High Court Judgment: Expert Determination Clauses Can be Separable from the Contract.
Summary
Dalton Hale successfully represented the Defendant in its High Court application to stay proceedings brought in contravention of an expert determination clause. The contract between the parties concerned the sale of land, conditional upon the completion of certain groundworks by the Defendant. A dispute arose between the parties concerning whether the pre-conditions for the sale had been met, and the Claimant sought to terminate the contract and demanded repayment of a deposit. The validity of that termination was disputed by the Defendant, who asserted that the pre-conditions for sale had been satisfied.

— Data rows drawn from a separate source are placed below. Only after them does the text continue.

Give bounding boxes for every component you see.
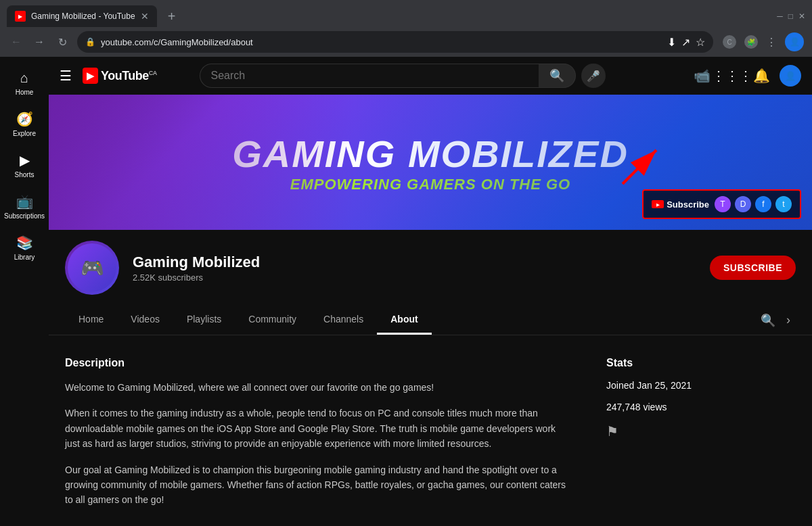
forward-button[interactable]: → [31,36,47,48]
apps-button[interactable]: ⋮⋮⋮ [720,64,744,88]
tab-title: Gaming Mobilized - YouTube [31,11,135,21]
library-icon: 📚 [16,235,33,251]
share-icon[interactable]: ↗ [681,36,690,49]
description-section: Description Welcome to Gaming Mobilized,… [65,357,566,519]
title-bar: Gaming Mobilized - YouTube ✕ + ─ □ ✕ [0,0,812,27]
sidebar-label-shorts: Shorts [15,171,35,178]
new-tab-button[interactable]: + [162,9,181,24]
yt-mini-icon: ▶ [652,200,664,208]
discord-icon[interactable]: D [735,196,751,212]
lock-icon: 🔒 [85,37,95,47]
user-avatar[interactable]: 👤 [780,65,801,87]
yt-logo-text: YouTubeCA [101,69,157,83]
tab-more-icon[interactable]: › [781,308,796,333]
twitch-icon[interactable]: T [715,196,731,212]
tab-about[interactable]: About [377,306,431,335]
avatar-icon: 🎮 [81,257,104,279]
back-button[interactable]: ← [8,36,24,48]
tab-search-icon[interactable]: 🔍 [755,308,781,333]
bookmark-icon[interactable]: ☆ [696,36,705,49]
browser-actions: C 🧩 ⋮ 👤 [723,32,804,51]
top-nav: ☰ ▶ YouTubeCA 🔍 🎤 📹 ⋮⋮⋮ 🔔 👤 [49,57,812,95]
about-content: Description Welcome to Gaming Mobilized,… [49,335,812,526]
notifications-button[interactable]: 🔔 [750,64,774,88]
sidebar: ⌂ Home 🧭 Explore ▶ Shorts 📺 Subscription… [0,57,49,526]
home-icon: ⌂ [20,70,28,86]
sidebar-item-subscriptions[interactable]: 📺 Subscriptions [3,185,46,224]
puzzle-icon[interactable]: 🧩 [744,35,758,49]
sidebar-label-subscriptions: Subscriptions [4,212,45,220]
sidebar-item-library[interactable]: 📚 Library [3,226,46,265]
url-text: youtube.com/c/GamingMobilized/about [101,37,662,47]
banner-subscribe-box: ▶ Subscribe T D f t [642,189,801,219]
stat-joined: Joined Jan 25, 2021 [606,380,796,391]
mic-button[interactable]: 🎤 [581,64,606,88]
avatar-inner: 🎮 [68,243,116,292]
extension-icon[interactable]: C [723,35,736,49]
yt-country: CA [149,70,157,76]
create-button[interactable]: 📹 [690,64,715,88]
sidebar-item-shorts[interactable]: ▶ Shorts [3,144,46,183]
sidebar-label-explore: Explore [13,130,36,137]
arrow-annotation [616,137,670,193]
browser-menu-icon[interactable]: ⋮ [766,36,777,49]
explore-icon: 🧭 [16,111,33,127]
tab-close-button[interactable]: ✕ [141,11,149,22]
address-bar: ← → ↻ 🔒 youtube.com/c/GamingMobilized/ab… [0,27,812,57]
channel-subscribers: 2.52K subscribers [133,272,696,283]
stat-views: 247,748 views [606,402,796,412]
tab-home[interactable]: Home [65,306,117,335]
banner-subscribe-label: Subscribe [667,199,709,210]
description-paragraph-2: When it comes to the gaming industry as … [65,406,566,451]
subscribe-button[interactable]: SUBSCRIBE [710,256,796,280]
sidebar-item-home[interactable]: ⌂ Home [3,62,46,100]
youtube-app: ⌂ Home 🧭 Explore ▶ Shorts 📺 Subscription… [0,57,812,526]
refresh-button[interactable]: ↻ [54,36,70,49]
channel-avatar: 🎮 [65,241,119,295]
browser-profile[interactable]: 👤 [785,32,804,51]
main-content: ☰ ▶ YouTubeCA 🔍 🎤 📹 ⋮⋮⋮ 🔔 👤 [49,57,812,526]
twitter-icon[interactable]: t [775,196,792,212]
close-window-button[interactable]: ✕ [798,11,805,21]
joined-value: Joined Jan 25, 2021 [606,380,796,391]
yt-logo-icon: ▶ [83,68,98,84]
tab-community[interactable]: Community [235,306,310,335]
tab-videos[interactable]: Videos [117,306,173,335]
nav-actions: 📹 ⋮⋮⋮ 🔔 👤 [690,64,801,88]
description-paragraph-1: Welcome to Gaming Mobilized, where we al… [65,380,566,395]
svg-line-1 [623,150,656,184]
views-value: 247,748 views [606,402,796,412]
description-title: Description [65,357,566,369]
facebook-icon[interactable]: f [755,196,771,212]
channel-banner: GAMING MOBILIZED EMPOWERING GAMERS ON TH… [49,95,812,230]
channel-info: 🎮 Gaming Mobilized 2.52K subscribers SUB… [49,230,812,306]
tab-favicon [15,11,26,22]
minimize-button[interactable]: ─ [777,11,783,21]
social-links: T D f t [715,196,792,212]
hamburger-menu[interactable]: ☰ [60,68,72,84]
stats-section: Stats Joined Jan 25, 2021 247,748 views … [606,357,796,519]
banner-subscribe-button[interactable]: ▶ Subscribe [652,199,709,210]
url-box[interactable]: 🔒 youtube.com/c/GamingMobilized/about ⬇ … [77,31,713,53]
sidebar-label-home: Home [16,89,34,96]
search-area: 🔍 🎤 [200,64,606,88]
search-box: 🔍 [200,64,576,88]
download-icon[interactable]: ⬇ [667,36,676,49]
shorts-icon: ▶ [20,152,30,168]
tab-channels[interactable]: Channels [310,306,377,335]
channel-meta: Gaming Mobilized 2.52K subscribers [133,254,696,283]
search-input[interactable] [200,64,539,88]
channel-name: Gaming Mobilized [133,254,696,271]
search-button[interactable]: 🔍 [539,64,576,88]
window-controls: ─ □ ✕ [777,11,805,21]
browser-tab[interactable]: Gaming Mobilized - YouTube ✕ [7,5,157,27]
maximize-button[interactable]: □ [788,11,793,21]
youtube-logo[interactable]: ▶ YouTubeCA [83,68,157,84]
stats-title: Stats [606,357,796,369]
channel-tabs: Home Videos Playlists Community Channels… [49,306,812,335]
sidebar-item-explore[interactable]: 🧭 Explore [3,103,46,141]
sidebar-label-library: Library [14,254,35,261]
flag-icon[interactable]: ⚑ [606,423,796,439]
description-paragraph-3: Our goal at Gaming Mobilized is to champ… [65,462,566,508]
tab-playlists[interactable]: Playlists [173,306,235,335]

Clause 28.1 of the contract was an expert determination clause which provided as follows:
“Any dispute or difference between the parties as to any matter under or in connection with this contract shall be submitted for the determination of an expert (the Expert) and the following provisions of this clause 28 shall apply to any submission and to any other matter required to be dealt with by the Expert.”

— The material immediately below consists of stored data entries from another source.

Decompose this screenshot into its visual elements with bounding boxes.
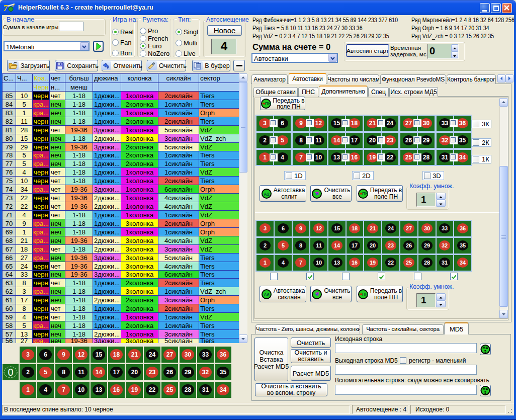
svg-text:ПН: ПН <box>362 292 368 297</box>
svg-text:5: 5 <box>484 350 486 353</box>
svg-text:МА: МА <box>483 387 488 391</box>
svg-text:ПН: ПН <box>265 101 271 106</box>
svg-text:A2: A2 <box>264 191 270 196</box>
svg-text:7: 7 <box>4 3 9 13</box>
svg-text:МА: МА <box>483 346 488 350</box>
svg-text:0: 0 <box>8 367 13 378</box>
svg-text:ПН: ПН <box>362 191 368 196</box>
svg-text:A6: A6 <box>264 292 270 297</box>
svg-text:5: 5 <box>484 391 486 394</box>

Notwithstanding Clause 28, the Claimant issued proceedings in the High Court, claiming repayment of the deposit. The Defendant brought an application seeking a stay of proceedings on the basis that the expert determination clause was mandatory.The Claimant argued that the doctrine of separability does not apply to expert determination clauses, and that Clause 28 did not survive termination of the contract.
The Decision
Whilst acknowledging that expert determination clauses are ordinarily limited to the determination of particular matters, carved out for expert determination, the judge found that this particular clause was an all-embracing clause, applicable to all disputes. The judge considered that there is a strong connection between the one-stop principle and separability, and that in circumstances where the parties had created a one-stop shop in the form of Clause 28, there was a presumption of separability as there is with arbitration clauses. He determined that there is no reason in principle why an expert determination clause cannot be separable from the contract in which it is found, the question being dependent on the parties’ intentions.
Comment
Whilst it had been suggested that the doctrine of separability applies to expert determination clauses (See the discussion in Kendall on Expert Determination at 7.2-6), there had been no decided case on the issue.

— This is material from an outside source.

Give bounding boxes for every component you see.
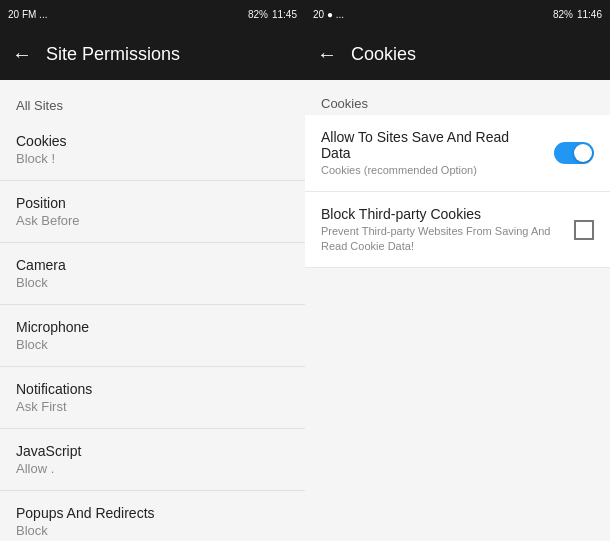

This is the first case on the point, and whilst the judgment confirms that there is no reason in principle why an expert determination clause cannot be separable from the contract within which it is contained, it is clear that the question is one of ordinary contractual interpretation in all cases. Whilst the clause in this case was clearly akin to an arbitration clause, with its all-encompassing drafting, many other expert determination clauses will not be so easily interpreted as a “one-stop shop” for dispute resolutions. Given that the judge considered there to be a strong connection between the one-stop principle and separability, this raises the question of whether some more common forms of expert determination clause (which carve out specific issues for expert determination, such as e.g. valuations) could be regarded as separable. That question remains unanswered, but this judgment clarifies that where the expert determination clause does provide a one-stop shop, the doctrine applies.
Dalton was instructed by Warners Law LLP.